Ionza smiled as she got over to the rack with the bottled water, throwing one to Carrus who caught it in the mid-air before taking a good sip himself from it. "You were damn brave planting your feet Carrus, but might I inquire why so intensive against me? I haven't offended you have I?" Ionza asked looking anxious on Carrus, who just smirked while he said. "Almost two years ago you learned me to fight without honor and humanity, I'm returning the favor." He took a new zip of the bottle before he said with his face in a questionable wrap. "Or do you want me to stop Michelle?" She smiled as she said. "Bring it on bucco, but next time warn me before going nasty." Not before she had said that she charged him, yet he quickly recovered, then gave her a punch, snarling. "Weak attack, I saw that coming from a mile away!" Ionza continued her relentless attacks.

After a few parried stabs Carrus elbowed Ionza in the back of the head sending her reeling. "Weak, you let your guard down too early." Carrus said, looking all serene as he stood there with his chainsword emitting a soft whirr.

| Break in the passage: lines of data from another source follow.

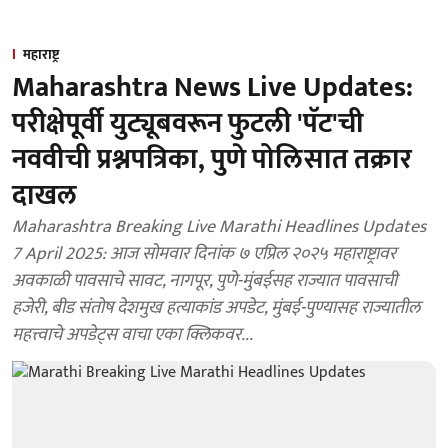
महाराष्ट्र
Maharashtra News Live Updates:
परीक्षेपूर्वी युट्यूबवरून फुटली 'पॅट'ची
नववीची प्रश्नपत्रिका, पुणे पोलिसात तक्रार
दाखल
Maharashtra Breaking Live Marathi Headlines Updates
7 April 2025: आज सोमवार दिनांक ७ एप्रिल २०२५ महाराष्ट्रावर
अवकाळी पावसाचे सावट, नागपूर, पुणे-मुंबईसह राज्यात पावसाची
हजेरी, बीड संतोष देशमुख हत्याकांड अपडेट, मुंबई-पुण्यासह राज्यातील
महत्त्वाचे अपडेट्स वाचा एका क्लिकवर...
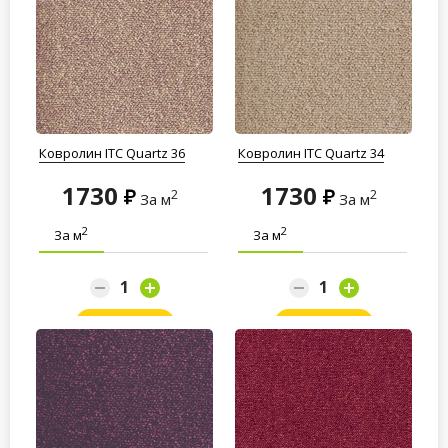
Ковролин ITC Quartz 36
Ковролин ITC Quartz 34
1730
1730
2
2
За м
За м
2
2
За м
За м
Заказать
Заказать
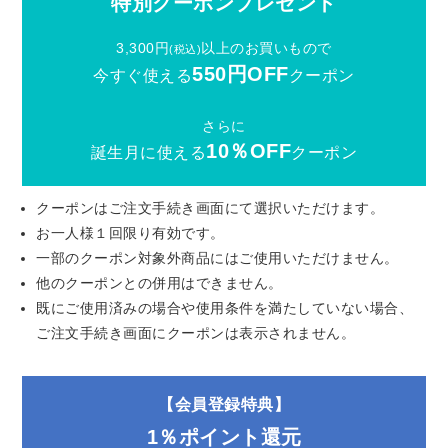
特別クーポンプレゼント
3,300円
以上のお買いもので
(税込)
550円OFF
今すぐ使える
クーポン
さらに
10％OFF
誕生月に使える
クーポン
クーポンはご注文手続き画面にて選択いただけます。
お一人様１回限り有効です。
一部のクーポン対象外商品にはご使用いただけません。
他のクーポンとの併用はできません。
既にご使用済みの場合や使用条件を満たしていない場合、
ご注文手続き画面にクーポンは表示されません。
【会員登録特典】
1％ポイント還元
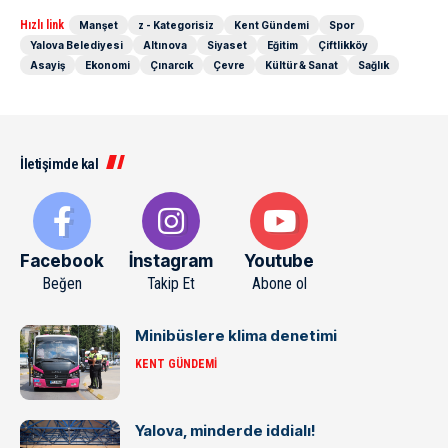
Hızlı link
Manşet
z - Kategorisiz
Kent Gündemi
Spor
Yalova Belediyesi
Altınova
Siyaset
Eğitim
Çiftlikköy
Asayiş
Ekonomi
Çınarcık
Çevre
Kültür & Sanat
Sağlık
İletişimde kal
Facebook
İnstagram
Youtube
Beğen
Takip Et
Abone ol
Minibüslere klima denetimi
KENT GÜNDEMI
Yalova, minderde iddialı!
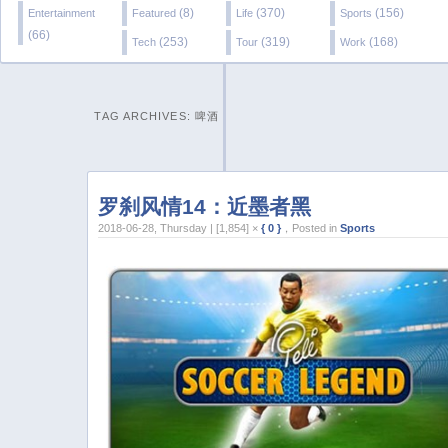
(8)
(370)
(156)
Entertainment
Featured
Life
Sports
(66)
(253)
(319)
(168)
Tech
Tour
Work
TAG ARCHIVES:
啤酒
罗刹风情14：近墨者黑
2018-06-28, Thursday | [1,854] ×
{ 0 }
，Posted in
Sports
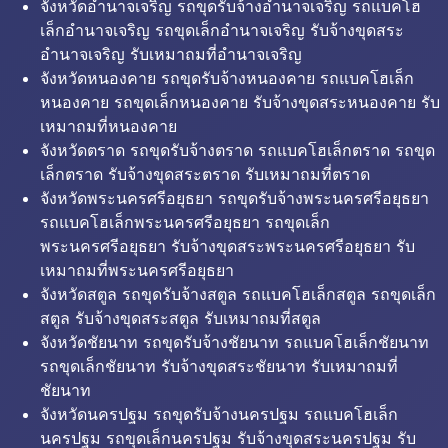
จังหวัดอำนาจเจริญ รถขุดรับจ้างอำนาจเจริญ รถแบคโฮ
เล็กอำนาจเจริญ รถขุดเล็กอำนาจเจริญ รับจ้างขุดสระ
อำนาจเจริญ รับเหมาถมที่อำนาจเจริญ
จังหวัดหนองคาย รถขุดรับจ้างหนองคาย รถแบคโฮเล็ก
หนองคาย รถขุดเล็กหนองคาย รับจ้างขุดสระหนองคาย รับ
เหมาถมที่หนองคาย
จังหวัดตราด รถขุดรับจ้างตราด รถแบคโฮเล็กตราด รถขุด
เล็กตราด รับจ้างขุดสระตราด รับเหมาถมที่ตราด
จังหวัดพระนครศรีอยุธยา รถขุดรับจ้างพระนครศรีอยุธยา
รถแบคโฮเล็กพระนครศรีอยุธยา รถขุดเล็ก
พระนครศรีอยุธยา รับจ้างขุดสระพระนครศรีอยุธยา รับ
เหมาถมที่พระนครศรีอยุธยา
จังหวัดสตูล รถขุดรับจ้างสตูล รถแบคโฮเล็กสตูล รถขุดเล็ก
สตูล รับจ้างขุดสระสตูล รับเหมาถมที่สตูล
จังหวัดชัยนาท รถขุดรับจ้างชัยนาท รถแบคโฮเล็กชัยนาท
รถขุดเล็กชัยนาท รับจ้างขุดสระชัยนาท รับเหมาถมที่
ชัยนาท
จังหวัดนครปฐม รถขุดรับจ้างนครปฐม รถแบคโฮเล็ก
นครปฐม รถขุดเล็กนครปฐม รับจ้างขุดสระนครปฐม รับ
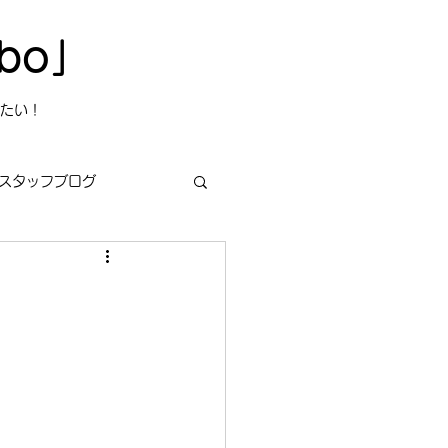
bo」
たい！
スタッフブログ
s
今日は何の日？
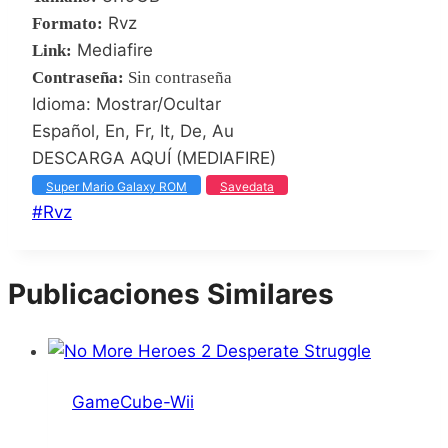
Rvz
Formato:
Mediafire
Link:
Contraseña
:
Sin contraseña
Idioma: Mostrar/Ocultar
Español, En, Fr, It, De, Au
DESCARGA AQUÍ (MEDIAFIRE)
Super Mario Galaxy ROM
Savedata
Etiquetas
#
Rvz
de
la
Publicaciones Similares
entrada:
GameCube-Wii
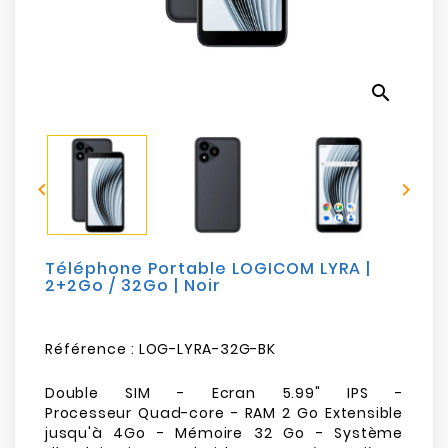
Electroménager
Bureautique
search
Réseau
&
Sécurité


Mobilités
&
Loisirs
Téléphone Portable LOGICOM LYRA |
2+2Go / 32Go | Noir
Référence :
LOG-LYRA-32G-BK
Double SIM - Ecran 5.99" IPS -
Processeur Quad-core - RAM 2 Go Extensible
jusqu'à 4Go - Mémoire 32 Go - Système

Ionza just snarled and launched herself at Carrus. More stabs getting blocked, then suddenly Carrus grabbed her throat and chokeslammed her to the grey training-mattress. "You didn't follow up your attacks darling." Carrus said teasingly, face centimeters from Ionza's. She coffed and gargled on the floor. He got up immediately. "I'm not falling for the wounded gazelle-routine Michelle, get up and lets continue the sparring." He said that as he held his weapon in a defensive posture. That turned out to be a smart choice as Ionza twirled her feet landing on her feet, she immediately threw both the monofilament knives at Carrus who struck them down with his whirring chainsword, then she bodyslammed him making him loose balance and his chainsword. They tumbled to the ground with him eventually getting on top. He laughed. "Well now I hope you don't-" He expected a headbutt from her, instead he got a sensual kiss. He withdrew looking a bit scared. Ionza was more assured. "What's wrong honey, didn't you like it?"" She said with a teasing smirk. Carrus just looked scared back.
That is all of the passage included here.